Unexpected downregulation of crystallins observed 2 weeks after IOP elevation, reversed its course with the progression of the glaucomatous process and followed a more generally accepted trend associated with regulation of crystallin expression in response to stress with the mRNA levels of the corresponding genes reaching and exceeding the levels of that in control retinas. We believe that this increase in crystallin levels is due to the activation of cell defense mechanisms in remaining RGCs and/or other retinal cells in response to progressive RGC degeneration. The notion of the upregulation of crystallin expression by non-RGC cells in the retina in response to a rapid and extensive RGC degeneration is supported by the analysis of crystallin profiles in retinas of the optic nerve axotomy model (see below). Nevertheless, the possibility that the crystallin upregulation in retinas with advanced neurodegeneration is irrelevant of the extent of RGC degeneration and is rather a cell response dynamic to IOP-induced stress cannot be excluded.

Interestingly, at the protein levels, although the upward trend was evident, alpha A, alpha B, beta A1/A3, and beta B2 crystallin expression in both 2 and 5-week post IOP elevation retinas was lower than in controls. Alpha A, alpha B, beta A1/A3 and beta B2 were approximately 2, 2.7, 3.3 and 1.6 fold lower in experimental retinas two weeks after IOP elevation, respectively, compared to controls. The levels of alpha A and alpha B proteins were decreased 1.6 fold and of beta A1/A3 and beta B2 almost twofold in retinas exposed to elevated IOP for five weeks. This deviation between mRNA and protein levels at five weeks could be explained by post-transcriptional regulation of crystallin expression or by an increased turnover rate of crystallins. Beta A2 and beta A4 crystallins were undetected in the retinal extract, suggesting the low expression level of these proteins. Miyara et al. reported a 2.7-fold downregulation of alpha A crystallin detected by quantitative proteomic analysis in retinas of a rat with a steroid-induced ocular hypertension [57].

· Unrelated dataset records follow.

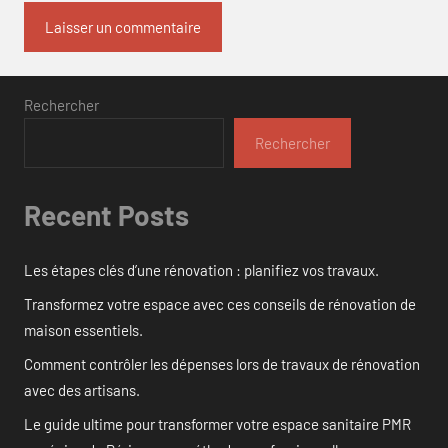
Rechercher
Rechercher
Recent Posts
Les étapes clés d’une rénovation : planifiez vos travaux.
Transformez votre espace avec ces conseils de rénovation de
maison essentiels.
Comment contrôler les dépenses lors de travaux de rénovation
avec des artisans.
Le guide ultime pour transformer votre espace sanitaire PMR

In addition to chaperoning and death pathway regulatory properties of intracellular HSPs, extracellular and membrane-associated stress proteins have been reported to exhibit powerful effects on the immune response and were associated with autoimmune diseases, including neurodegenerative diseases [58-60]. For instance, van Noort et al. found that alpha B crystallin acts as an immunodominant myelin antigen to T cells when upregulated in oligodendrocytes and astrocytes at active multiple sclerosis (MS) lesion sites in the human brain. The authors suggest that although alpha B crystallin is unlikely to activate demyelinating autoimmunity in MS, it is a key myelin antigen that may contribute to the amplification of local inflammatory responses, disturbance of the blood-brain barrier, cytokine production, and expression of major histocompatibility antigens. With respect to glaucomatous neurodegeneration, antigens corresponding to alpha B-crystallin were identified in the aqueous humor of normal tension glaucoma patients [61]. Serum immunoreactivity against alpha A and alpha B crystallins and HSP27 was found in patients with primary open-angle and normal-pressure glaucoma [62]. Patients with normal-pressure glaucoma had a higher titer of autoantibodies to small heat shock proteins than age-matched primary open-angle glaucoma patients or control subjects. When applied in ex vivo and in vitro retina models, these antibodies have shown to trigger apoptotic cell death, suggesting that increased titers of circulating antibodies against small HSPs may have pathogenic significance in glaucoma patients.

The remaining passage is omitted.